▶ [PROBLEM TO SOLVE] Search the entries below for the word "Apprentice" and copy every line where it appears.

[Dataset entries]
==================================================

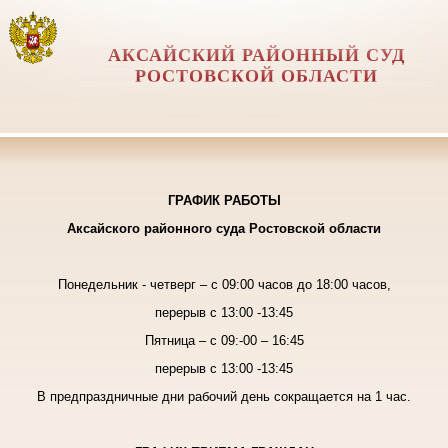
АКСАЙСКИЙ РАЙОННЫЙ СУД
РОСТОВСКОЙ ОБЛАСТИ
ГРАФИК РАБОТЫ
Аксайского районного суда Ростовской области
Понедельник - четверг
– с 09:00 часов до 18:00 часов,
перерыв с 13:00 -13:45
Пятница
– с 09:-00 – 16:45
перерыв с 13:00 -13:45
В предпраздничные дни рабочий день сокращается на 1 час.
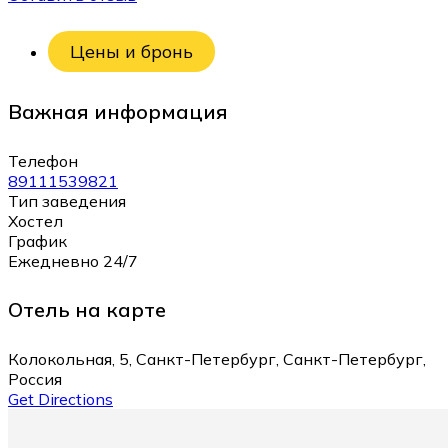
Цены и бронь
Важная информация
Телефон
89111539821
Тип заведения
Хостел
График
Ежедневно 24/7
Отель на карте
Колокольная, 5, Санкт-Петербург, Санкт-Петербург,
Россия
Get Directions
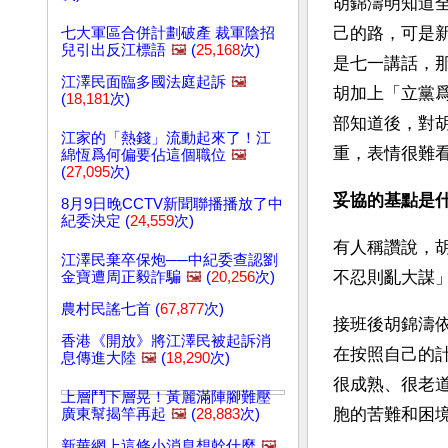
胡錦濤明知道
己的路，可是
七大軍區合併計劃破產 裁軍陰招
兒引出反江標語
🖼️
(
25,168
次)
是七一講話，
江澤民面臨多國法庭起訴
🖼️
胡加上「立黨
(
18,181
次)
部知道後，對
江家的「熱錢」流動起來了！江
重，表情很難
綿恆爲何偏要佔這個職位
🖼️
(
27,095
次)
妥協的基點是
8月9日晚CCTV新聞聯播播放了中
紀委決定 (
24,559
次)
有人稱讚說，
江澤民棄卒保炮──中紀委查認劉
不忍則亂大謀
金寶遭周正毅詐騙
🖼️
(
20,256
次)
農村民謠七首 (
67,877
次)
接班後胡錦濤
香港《開放》將江澤民被起訴消
在按照自己的
息傳進大陸
🖼️
(
18,290
次)
很成熟、很老
上層鬥下層晃！黃麗滿陣腳難壓
胞的苦難和困
廣東幫揭竿再起
🖼️
(
28,883
次)
新華網上這條小消息想幹什麼
🖼️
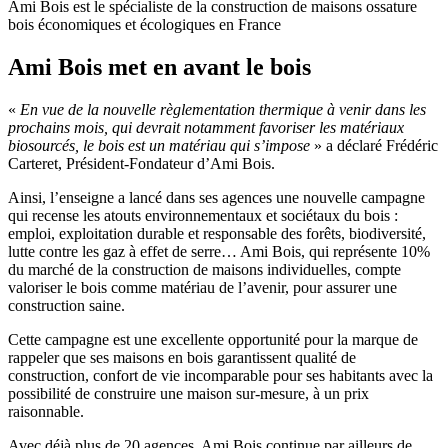
Ami Bois est le spécialiste de la construction de maisons ossature
bois économiques et écologiques en France
Ami Bois met en avant le bois
«
En vue de la nouvelle règlementation thermique à venir dans les
prochains mois, qui devrait notamment favoriser les matériaux
biosourcés, le bois est un matériau qui s’impose
» a déclaré Frédéric
Carteret, Président-Fondateur d’Ami Bois.
Ainsi, l’enseigne a lancé dans ses agences une nouvelle campagne
qui recense les atouts environnementaux et sociétaux du bois :
emploi, exploitation durable et responsable des forêts, biodiversité,
lutte contre les gaz à effet de serre… Ami Bois, qui représente 10%
du marché de la construction de maisons individuelles, compte
valoriser le bois comme matériau de l’avenir, pour assurer une
construction saine.
Cette campagne est une excellente opportunité pour la marque de
rappeler que ses maisons en bois garantissent qualité de
construction, confort de vie incomparable pour ses habitants avec la
possibilité de construire une maison sur-mesure, à un prix
raisonnable.
Avec déjà plus de 20 agences, Ami Bois continue par ailleurs de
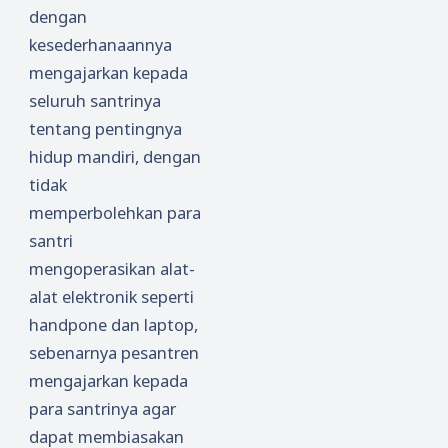
dengan
kesederhanaannya
mengajarkan kepada
seluruh santrinya
tentang pentingnya
hidup mandiri, dengan
tidak
memperbolehkan para
santri
mengoperasikan alat-
alat elektronik seperti
handpone dan laptop,
sebenarnya pesantren
mengajarkan kepada
para santrinya agar
dapat membiasakan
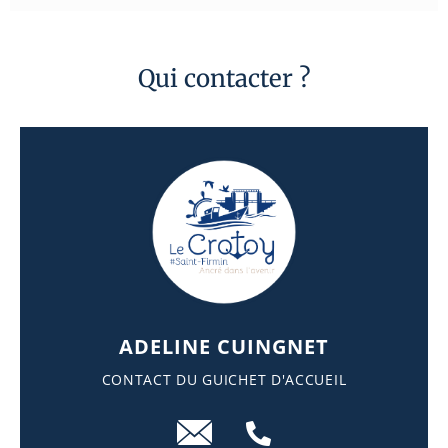
Qui contacter ?
ADELINE CUINGNET
CONTACT DU GUICHET D'ACCUEIL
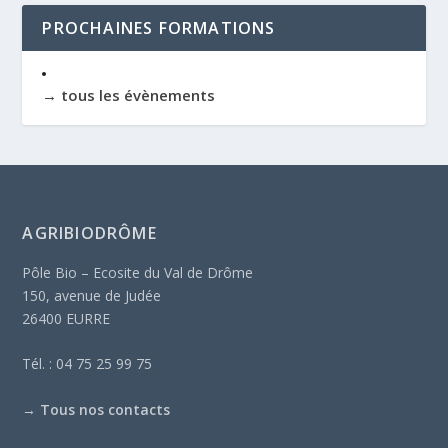
PROCHAINES FORMATIONS
→ tous les évènements
AGRIBIODRÔME
Pôle Bio – Ecosite du Val de Drôme
150, avenue de Judée
26400 EURRE
Tél. : 04 75 25 99 75
→
Tous nos contacts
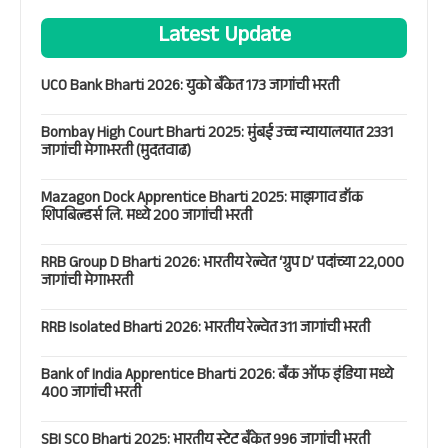
Latest Update
UCO Bank Bharti 2026: युको बँकेत 173 जागांची भरती
Bombay High Court Bharti 2025: मुंबई उच्च न्यायालयात 2331
जागांची मेगाभरती (मुदतवाढ)
Mazagon Dock Apprentice Bharti 2025: माझगाव डॉक
शिपबिल्डर्स लि. मध्ये 200 जागांची भरती
RRB Group D Bharti 2026: भारतीय रेल्वेत ‘ग्रुप D’ पदांच्या 22,000
जागांची मेगाभरती
RRB Isolated Bharti 2026: भारतीय रेल्वेत 311 जागांची भरती
Bank of India Apprentice Bharti 2026: बँक ऑफ इंडिया मध्ये
400 जागांची भरती
SBI SCO Bharti 2025: भारतीय स्टेट बँकेत 996 जागांची भरती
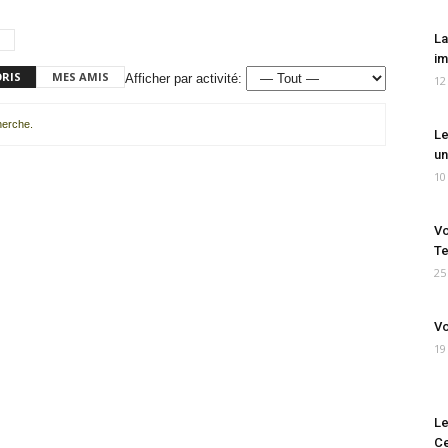
La
im
ORIS
MES AMIS
Afficher par activité:
12
cherche.
Le
un
10
Vo
Te
25
Vo
19
Le
Ce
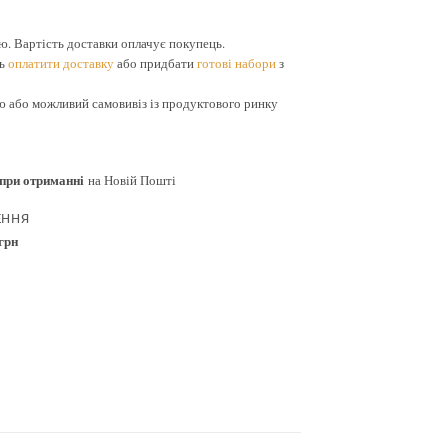
 Вартість доставки оплачує покупець.
ть
оплатити доставку
або придбати
готові набори
з
або можливий самовивіз із продуктового ринку
при отриманні
на Новій Пошті
ЕННЯ
 грн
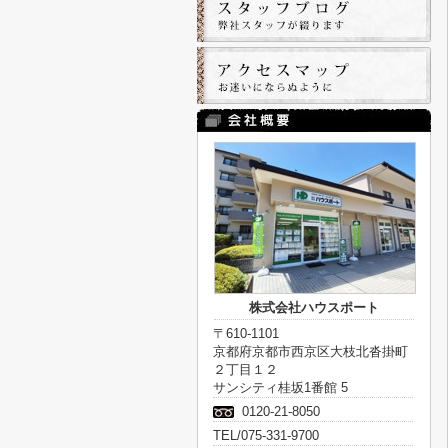
株式会社ハウスポート
〒610-1101
京都府京都市西京区大枝北沓掛町
２丁目１２
サンシティ桂坂1番館 5
0120-21-8050
TEL/075-331-9700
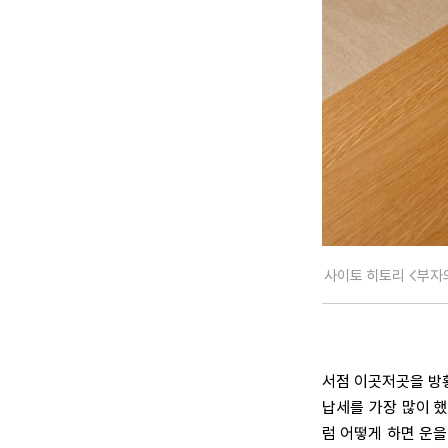
사이토 히토리 <부자
서점 이곳저곳을 방황
납세를 가장 많이 했
럼 어떻게 하면 운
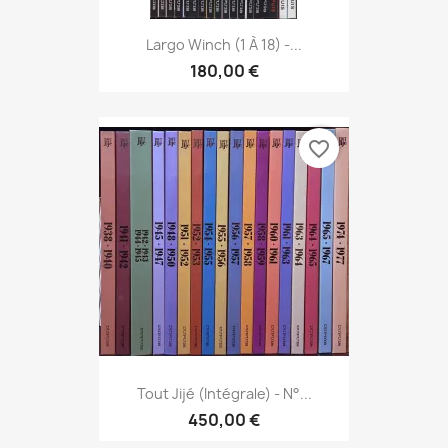
Largo Winch (1 À 18) -...
180,00 €
favorite_border
Tout Jijé (Intégrale) - N°...
450,00 €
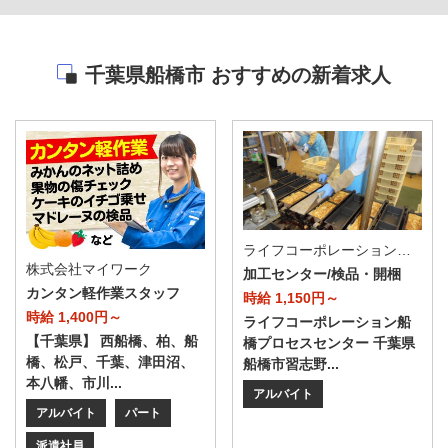
千葉県船橋市 おすすめの新着求人
ライフコーポレーション船橋プロセスセンター（店舗コード922）
株式会社マイワーク
加工センター/検品・開梱
カンタン軽作業スタッフ
時給 1,150円～
時給 1,400円～
ライフコーポレーション船
【千葉県】 西船橋、柏、船
橋プロセスセンター 千葉県
橋、松戸、千葉、津田沼、
船橋市習志野...
本八幡、市川...
アルバイト
アルバイト
パート
派遣社員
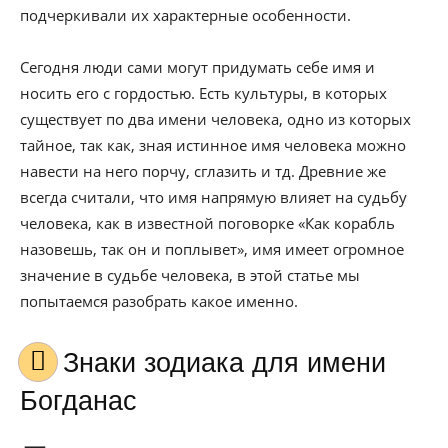
подчеркивали их характерные особенности.
Сегодня люди сами могут придумать себе имя и
носить его с гордостью. Есть культуры, в которых
существует по два имени человека, одно из которых
тайное, так как, зная истинное имя человека можно
навести на него порчу, сглазить и тд. Древние же
всегда считали, что имя напрямую влияет на судьбу
человека, как в известной поговорке «Как корабль
назовешь, так он и поплывет», имя имеет огромное
значение в судьбе человека, в этой статье мы
попытаемся разобрать какое именно.
Знаки зодиака для имени
Богданас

==================================================

▶ [TASK RESULT]
Mazagon Dock Apprentice Bharti 2025: माझगाव डॉक
Bank of India Apprentice Bharti 2026: बँक ऑफ इंडिया मध्ये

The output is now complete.